(Provided records)

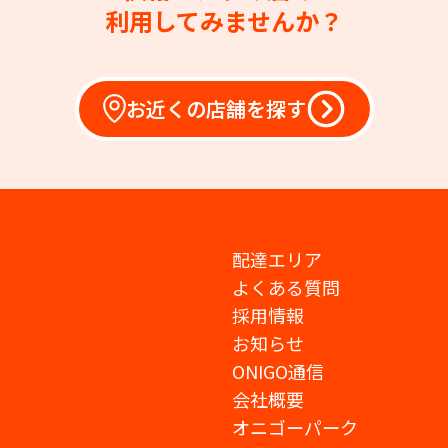
利用してみませんか？
お近くの店舗を探す
配達エリア
よくある質問
採用情報
お知らせ
ONIGO通信
会社概要
オニゴーパーク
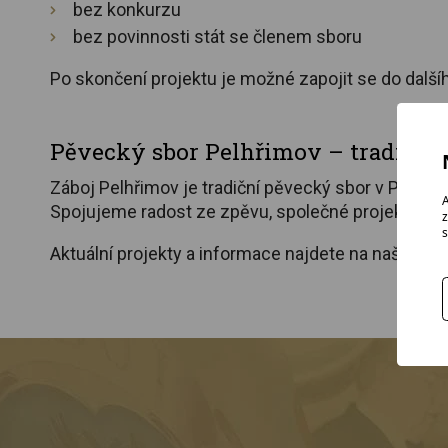
bez konkurzu
bez povinnosti stát se členem sboru
Po skončení projektu je možné zapojit se do další
Pěvecký sbor Pelhřimov – tradice i
Záboj Pelhřimov je tradiční pěvecký sbor v Pelh
A
Spojujeme radost ze zpěvu, společné projekty a p
z
s
Aktuální projekty a informace najdete na našich s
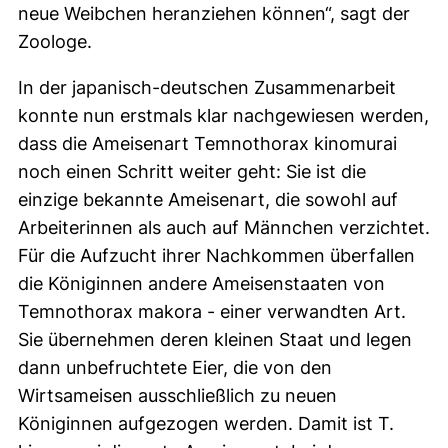
neue Weibchen heranziehen können“, sagt der
Zoologe.
In der japanisch-deutschen Zusammenarbeit
konnte nun erstmals klar nachgewiesen werden,
dass die Ameisenart Temnothorax kinomurai
noch einen Schritt weiter geht: Sie ist die
einzige bekannte Ameisenart, die sowohl auf
Arbeiterinnen als auch auf Männchen verzichtet.
Für die Aufzucht ihrer Nachkommen überfallen
die Königinnen andere Ameisenstaaten von
Temnothorax makora - einer verwandten Art.
Sie übernehmen deren kleinen Staat und legen
dann unbefruchtete Eier, die von den
Wirtsameisen ausschließlich zu neuen
Königinnen aufgezogen werden. Damit ist T.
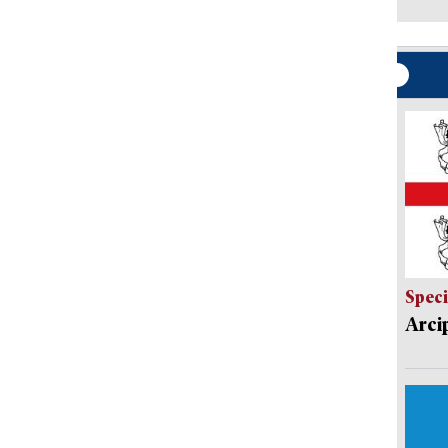
Speci
Arci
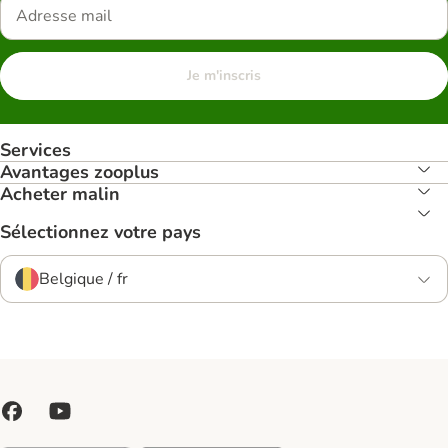
Je m'inscris
Services
Avantages zooplus
Acheter malin
Sélectionnez votre pays
Belgique / fr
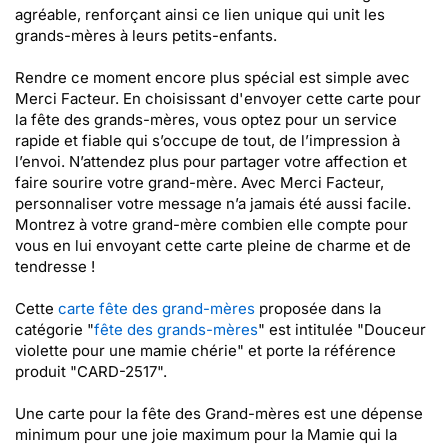
agréable, renforçant ainsi ce lien unique qui unit les
grands-mères à leurs petits-enfants.
Rendre ce moment encore plus spécial est simple avec
Merci Facteur. En choisissant d'envoyer cette carte pour
la fête des grands-mères, vous optez pour un service
rapide et fiable qui s’occupe de tout, de l’impression à
l’envoi. N’attendez plus pour partager votre affection et
faire sourire votre grand-mère. Avec Merci Facteur,
personnaliser votre message n’a jamais été aussi facile.
Montrez à votre grand-mère combien elle compte pour
vous en lui envoyant cette carte pleine de charme et de
tendresse !
Cette
carte fête des grand-mères
proposée dans la
catégorie "
fête des grands-mères
" est intitulée "Douceur
violette pour une mamie chérie" et porte la référence
produit "CARD-2517".
Une carte pour la fête des Grand-mères est une dépense
minimum pour une joie maximum pour la Mamie qui la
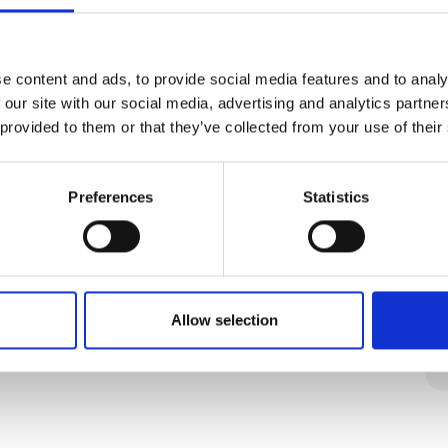
Brunner Sangria campingstol
e content and ads, to provide social media features and to analy
 our site with our social media, advertising and analytics partn
 provided to them or that they’ve collected from your use of their
Preferences
Statistics
Allow selection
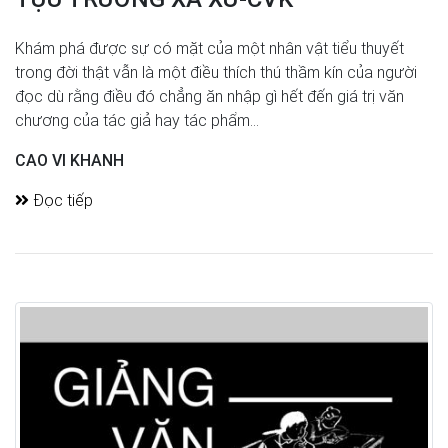
Khám phá được sự có mặt của một nhân vật tiểu thuyết
trong đời thật vẫn là một điều thích thú thầm kín của người
đọc dù rằng điều đó chẳng ăn nhập gì hết đến giá trị văn
chương của tác giả hay tác phẩm...
CAO VI KHANH
Đọc tiếp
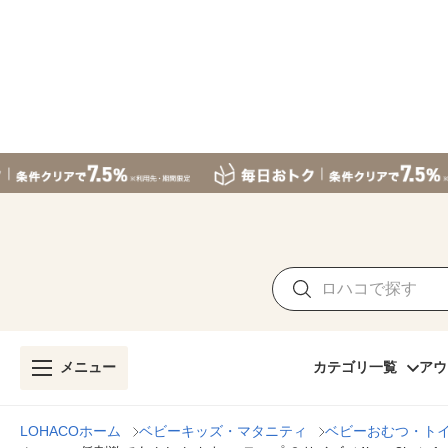
メニュー
カテゴリ一覧
アウ
LOHACOホーム
ベビーキッズ・マタニティ
ベビーおむつ・ト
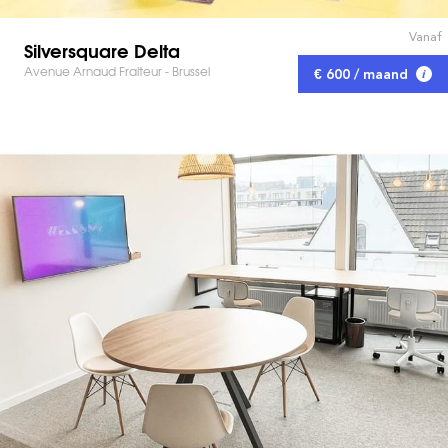
Vanaf
Silversquare Delta
Avenue Arnaud Fraiteur - Brussel
€ 600 / maand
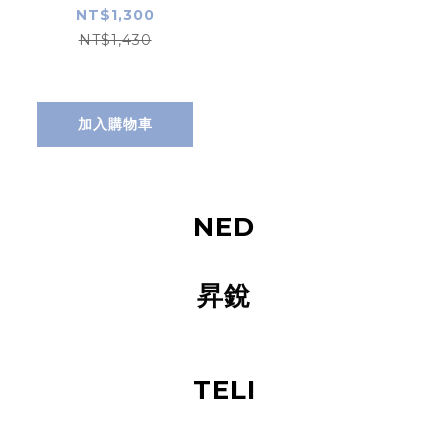
ANM81303T
NT$1,300
NT$1,430
加入購物車
NED
昇銳
TELI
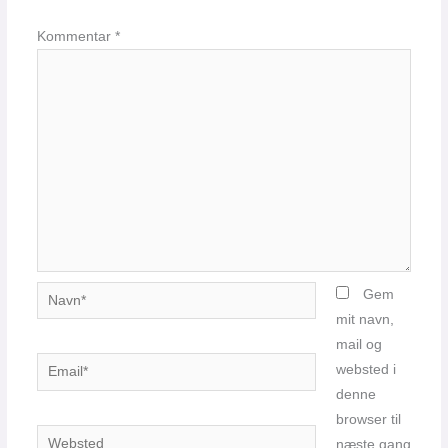
Kommentar
*
Navn*
Gem
mit navn,
mail og
Email*
websted i
denne
browser til
Websted
næste gang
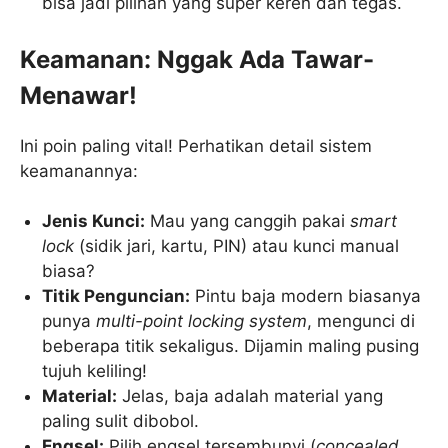
bisa jadi pilihan yang super keren dan tegas.
Keamanan: Nggak Ada Tawar-
Menawar!
Ini poin paling vital! Perhatikan detail sistem
keamanannya:
Jenis Kunci:
Mau yang canggih pakai
smart
lock
(sidik jari, kartu, PIN) atau kunci manual
biasa?
Titik Penguncian:
Pintu baja modern biasanya
punya
multi-point locking system
, mengunci di
beberapa titik sekaligus. Dijamin maling pusing
tujuh keliling!
Material:
Jelas, baja adalah material yang
paling sulit dibobol.
Engsel:
Pilih engsel tersembunyi (
concealed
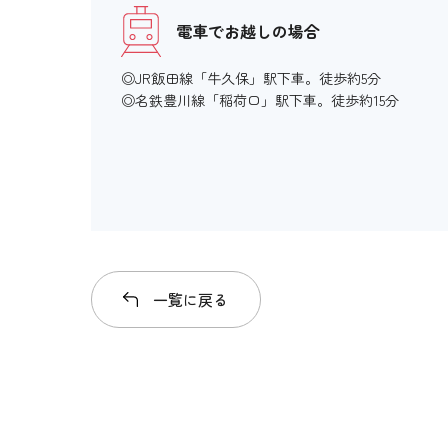
電車でお越しの場合
◎JR飯田線「牛久保」駅下車。徒歩約5分
◎名鉄豊川線「稲荷口」駅下車。徒歩約15分
一覧に戻る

(End Provided records)

### Work to be completed
Keep every word of the data as it is when you write it out, but drop the pictures.

### Answer to the problem
利用してみませんか？
お近くの店舗を探す
配達エリア
よくある質問
採用情報
お知らせ
ONIGO通信
会社概要
オニゴーパーク
bez konkurzu
bez povinnosti stát se členem sboru
Po skončení projektu je možné zapojit se do další
Pěvecký sbor Pelhřimov – tradice i
Záboj Pelhřimov je tradiční pěvecký sbor v Pelh
A
Spojujeme radost ze zpěvu, společné projekty a p
z
s
Aktuální projekty a informace najdete na našich s
neue Weibchen heranziehen können“, sagt der
Zoologe.
In der japanisch-deutschen Zusammenarbeit
konnte nun erstmals klar nachgewiesen werden,
dass die Ameisenart Temnothorax kinomurai
noch einen Schritt weiter geht: Sie ist die
einzige bekannte Ameisenart, die sowohl auf
Arbeiterinnen als auch auf Männchen verzichtet.
Für die Aufzucht ihrer Nachkommen überfallen
die Königinnen andere Ameisenstaaten von
Temnothorax makora - einer verwandten Art.
Sie übernehmen deren kleinen Staat und legen
dann unbefruchtete Eier, die von den
Wirtsameisen ausschließlich zu neuen
Königinnen aufgezogen werden. Damit ist T.
Speci
Arci
Je m'inscris
Services
Avantages zooplus
Acheter malin
Sélectionnez votre pays
Belgique / fr
agréable, renforçant ainsi ce lien unique qui unit les
grands-mères à leurs petits-enfants.
Rendre ce moment encore plus spécial est simple avec
Merci Facteur. En choisissant d'envoyer cette carte pour
la fête des grands-mères, vous optez pour un service
rapide et fiable qui s’occupe de tout, de l’impression à
l’envoi. N’attendez plus pour partager votre affection et
faire sourire votre grand-mère. Avec Merci Facteur,
personnaliser votre message n’a jamais été aussi facile.
Montrez à votre grand-mère combien elle compte pour
vous en lui envoyant cette carte pleine de charme et de
tendresse !
Cette
carte fête des grand-mères
proposée dans la
catégorie "
fête des grands-mères
" est intitulée "Douceur
violette pour une mamie chérie" et porte la référence
produit "CARD-2517".
Une carte pour la fête des Grand-mères est une dépense
minimum pour une joie maximum pour la Mamie qui la
Brunner Sangria campingstol
e content and ads, to provide social media features and to analy
 our site with our social media, advertising and analytics partn
 provided to them or that they’ve collected from your use of their
Preferences
Statistics
Allow selection
Khám phá được sự có mặt của một nhân vật tiểu thuyết
trong đời thật vẫn là một điều thích thú thầm kín của người
đọc dù rằng điều đó chẳng ăn nhập gì hết đến giá trị văn
chương của tác giả hay tác phẩm...
CAO VI KHANH
Đọc tiếp
メニュー
カテゴリ一覧
アウ
LOHACOホーム
ベビーキッズ・マタニティ
ベビーおむつ・ト
Vanaf
Silversquare Delta
Avenue Arnaud Fraiteur - Brussel
€ 600 / maand
ANM81303T
NT$1,300
NT$1,430
加入購物車
NED
昇銳
TELI
Kommentar
*
Navn*
Gem
mit navn,
mail og
Email*
websted i
denne
browser til
Websted
næste gang
bisa jadi pilihan yang super keren dan tegas.
Keamanan: Nggak Ada Tawar-
Menawar!
Ini poin paling vital! Perhatikan detail sistem
keamanannya:
Jenis Kunci:
Mau yang canggih pakai
smart
lock
(sidik jari, kartu, PIN) atau kunci manual
biasa?
Titik Penguncian:
Pintu baja modern biasanya
punya
multi-point locking system
, mengunci di
beberapa titik sekaligus. Dijamin maling pusing
tujuh keliling!
Material:
Jelas, baja adalah material yang
paling sulit dibobol.
Engsel:
Pilih engsel tersembunyi (
concealed
電車でお越しの場合
◎JR飯田線「牛久保」駅下車。徒歩約5分
◎名鉄豊川線「稲荷口」駅下車。徒歩約15分
一覧に戻る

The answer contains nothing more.